If you want developers to pay attention to broken tests and fix them, they should never break for no reason. A couple of hints to achieve better test predictability :

  • No dependency with time. Since the performance of virtual machine build agents and developers’ machines are likely different, timing will vary in both environments. It’s very frustrating to fix a bug that breaks only in the CI but works on all dev machines. The cure here is to use events to synchronize the parts of your code that need synchronization, but never time (no sleeps). If you really need time, encapsulate it (through some kind of ITimeProvider) so that you can fake it deterministically in your tests (to return always the same known value, for example).
  • Test isolation. Tests MUST be independent from one another. This probably means that the database will have to be re-generated or restored for every module of integration tests. This will take time. But tests failures provoked by other tests are a worse evil.
  • Test predictability. Sometimes an unpredictable behavior enters the code – several consecutive executions of the tests for the same revision of the code don’t yield the same results: test X once passes, once fails. Those unbearable sources of randomness must be mercilessly hunted and annihilated: they will very fast kill the faith of developers in tests – hence the intensity of their effort in maintaining them.
  • Sometimes it’s not easy to spot these sources of randomness, especially if they don’t happen on developer machines. But there’s one thing you can do: put these tests in quarantine – a special build for ill-mannered tests marked by an infamous attribute, a kind of jail where they can be reeducated before they are reintegrated in proper society again. This way, they won’t harm the production of well-behaving tests. And fixing them will be easier if they can be run in isolation, repeatedly, in the build agent environment.
  • Crucial tests. You can identity a couple of crucial tests without which you know your app is broken (such as starting and executing the most typical feature of the app). These tests should be executed with the build and break it when they fail (assuming you have so many automated tests otherwise that they have been distributed over several build projects).

 

The best of all tools to protect tests is the gated commit. Developers submit their branches to the CI, which passes the required build scripts (including static checks and tests). If the build is good, the branch is merged. If not, the developer is notified but nobody else is disturbed (which in itself tames the natural mayhem of large teams with many commits and helps build a more relaxed and focused environment). The amount of tests to put in your gated commit criteria should be as high as your pool of build agents allows you to process in a short enough time – I think 12 hours would be my maximum here, ten minutes would be ideal but difficult to achieve with many tests. If you can put them all and your tests are truly deterministic, the build of the main branch will always be green! But be careful: sources of randomness in tests might block your entire delivery pipeline, make sure they are taken care of.

gated-commit
Gated commit example. Dev 1 and dev 2 create branches from master. Dev 1 tries makes a pull request, which is rejected because the build script detected a problem (for example, a broken architecture rule). Pull request 1’ fixes this. Pull request 1’ is successfully merged into the integration branch, where the build script runs fine: pull request 1’ makes it to the master branch, where everybody can see it.

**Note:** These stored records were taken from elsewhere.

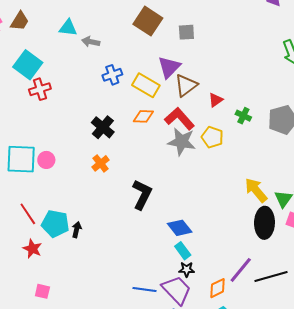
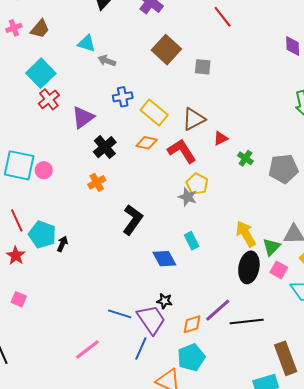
purple triangle: (169, 67) -> (83, 117), moved
red cross: (40, 89) -> (49, 99), turned -30
yellow pentagon: (212, 137) -> (197, 184), moved
gray star: (182, 142) -> (188, 197), moved, size x0.7
cyan rectangle: (183, 251) -> (192, 241), moved

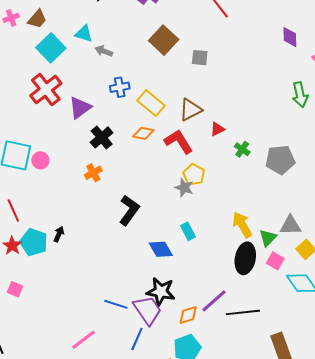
cyan square: (41, 73) -> (51, 48), moved
red cross: (49, 99) -> (46, 90), size x1.5
cyan pentagon: (42, 234) -> (34, 242), moved
black star: (164, 301) -> (161, 292), size x1.8

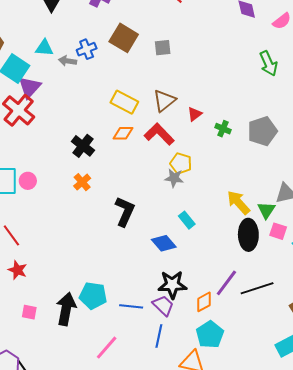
blue cross: (120, 87) -> (87, 49), moved
purple triangle: (80, 108) -> (30, 87), moved
black arrow: (59, 234) -> (66, 309), moved, size x2.0
cyan pentagon: (34, 242) -> (93, 296), moved
purple trapezoid: (147, 310) -> (163, 305), size x0.7

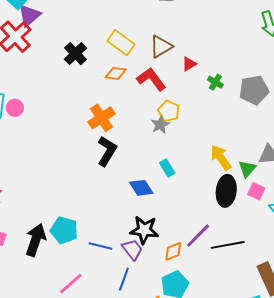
black cross: (83, 146) -> (75, 54), moved
gray star: (174, 178) -> (160, 125), turned 30
orange cross: (82, 182) -> (101, 118), moved, size x1.5

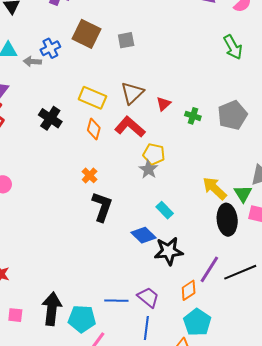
orange diamond: (116, 73) -> (94, 129), turned -70
orange cross: (101, 118) -> (90, 175), size x0.6
cyan pentagon: (64, 230) -> (82, 319), moved
black star: (144, 230) -> (169, 251), moved

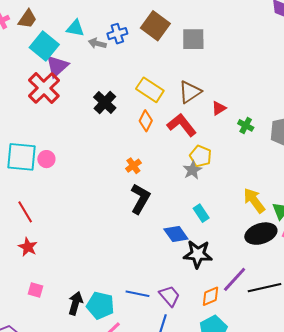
gray square: (126, 40) -> (193, 39), size x1.4
black ellipse: (227, 220) -> (261, 234), turned 68
black arrow: (52, 309) -> (75, 303), moved, size x0.7

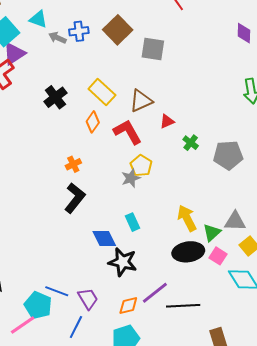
cyan pentagon: (100, 305) -> (38, 305), moved

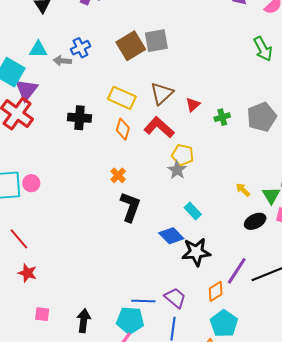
brown square: (118, 30) -> (131, 46), moved, turned 32
black cross: (55, 97) -> (80, 118), turned -30
green cross: (191, 143) -> (222, 117), turned -35
yellow arrow: (187, 218) -> (243, 190), size x0.6
black ellipse: (188, 252) -> (255, 221), size x0.7

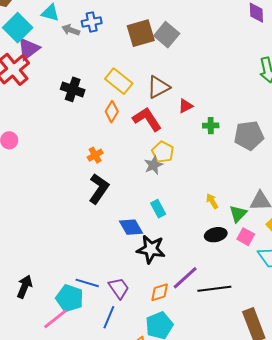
gray square: (156, 41) -> (167, 35), turned 35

Things are different for dev 2: the build script passes successfully on the branch alone, but fails on the integration branch (for example, a broken test) because of the commits of pull request 1’, which create a nasty side effect (pull requests 1’ and 2 run fine separately, but not together) that dev 2 had no way of knowing, because pull request 1’ had not yet made it to the master branch when dev 2 performed the last rebase onto master. No problem, that’s what the integration branch is for. Pull request 2’ fixes the broken test, and makes it to the master branch.

 

To set up a gated commit, you need a DVCS enough at merging that most automatic merges succeed most of the time (git is pretty good at this) and support from your CI (we used TeamCity and GitHub together to achieve gated commit with limited effort).